The Ferris Wheel
George Ferris conceived, designed, and built an engineering marvel, which astonished the world at its debut and became a mainstay of American recreation.
George Washington Gale Ferris was born in Nevada in 1859. He attended high school in Oakland, California before enrolling at Rensselaer Polytechnical Institute in Troy, New York, where he graduated in 1881 with a degree in engineering. Ferris found civil engineering work in Pittsburgh, where he specialized in constructing steel frameworks for bridges and tunnels.
When the World's Columbian Exhibition of 1893 was being planned in Chicago, the 33-year-old Ferris arrived hoping to help build a structure that could outdo the Eiffel Tower, the centerpiece of the Paris Exhibition of 1889. The Exhibition's planners wanted something "original, daring, and unique." Inspired, Ferris sketched a huge, revolving "observation wheel" on some scrap paper that same night in detail, down to the ticket price.

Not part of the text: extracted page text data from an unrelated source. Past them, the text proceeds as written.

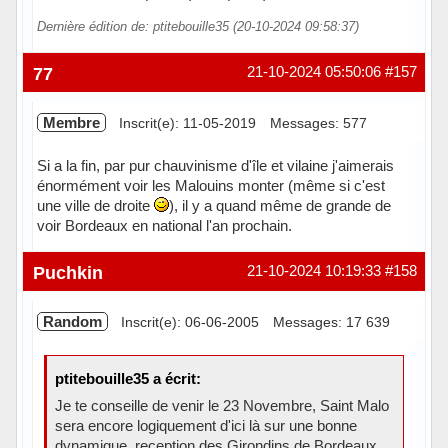
Dernière édition de: ptitebouille35 (20-10-2024 09:58:37)
Hors ligne
77
21-10-2024 05:50:06
#157
Membre
Inscrit(e): 11-05-2019
Messages: 577
Si a la fin, par pur chauvinisme d'île et vilaine j'aimerais
énormément voir les Malouins monter (même si c'est
une ville de droite
), il y a quand même de grande de
voir Bordeaux en national l'an prochain.
Hors ligne
Puchkin
21-10-2024 10:19:33
#158
Random
Inscrit(e): 06-06-2005
Messages: 17 639
ptitebouille35 a écrit:
Je te conseille de venir le 23 Novembre, Saint Malo
sera encore logiquement d'ici là sur une bonne
dynamique, reception des Girondins de Bordeaux,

The next day, he presented his idea to the committee. They had heard of the smaller, wooden "pleasure wheels" that had begun to appear at various vacation spots about twenty-five years before, but, seeing the sheer size of Ferris' wheel, the committee dismissed him as a crackpot. A few weeks later, Ferris returned to the committee. He had convinced several fellow engineers to endorse his structure as both buildable and safe. More importantly, he had found local investors to cover the $400,000 cost to construct them. This time, Ferris' plan was approved.

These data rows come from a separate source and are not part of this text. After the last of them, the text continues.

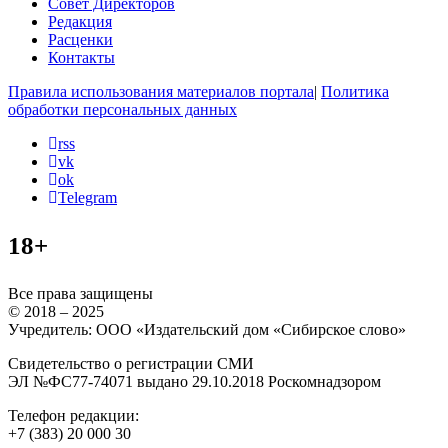
Совет Директоров
Редакция
Расценки
Контакты
Правила использования материалов портала
|
Политика
обработки персональных данных
rss
vk
ok
Telegram
18+
Все права защищены
© 2018 – 2025
Учредитель: ООО «Издательский дом «Сибирское слово»
Свидетельство о регистрации СМИ
ЭЛ №ФС77-74071 выдано 29.10.2018 Роскомнадзором
Телефон редакции:
+7 (383) 20 000 30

Ferris' wheel was modeled on a bicycle wheel. It had heavy steel beams that acted as spokes to maintain the wheel's shape and balance. The "forks" in which the axle was set were two steel girder pyramids. The wheel was 264 feet high, the supporting towers were 140 feet high, and the axle – the largest piece of steel ever forged in the U.S. – weighed 46 1/2 tons. The wheel carried 36 elegantly outfitted passenger cars, each of which could fit 40 people sitting or 60 people standing. The wheel was spun by either of two 1,000 horsepower steam engines and stopped by an oversized air brake.
Ferris' innovative design, a model of efficiency, let the wheel withstand Chicago's infamous winds while being able to hold about five times the 1,200 tons that it carried when fully loaded. At its opening on June 21, 1893, the Ferris Wheel became the irresistible centerpiece of the Exhibition. As one reviewer put it, "You cannot advertise the wheel, anyway, any more than you can advertise the fair or the Atlantic Ocean. They are all too big."
Operating without a hitch throughout the Exhibition, Ferris' wheel carried an estimated 1 1/2 million visitors, each paying 50 cents (equal to the Exhibition's general admission charge) for a 20-minute ride. After the Exhibition ended, the owners of resorts like Coney Island stole Ferris' idea. Worse yet, Ferris thought the Exhibition management had robbed him and his investors of their rightful portion of the nearly $750,000 profit that his wheel brought in.
Unfortunately, George Ferris, the author of this uniquely beautiful and modern amalgam of spirit, form, and function, spent the next two years in litigation, then died prematurely in late 1896. However, his name lives on in the "observation wheels" that can now be found in virtually every amusement park in the world.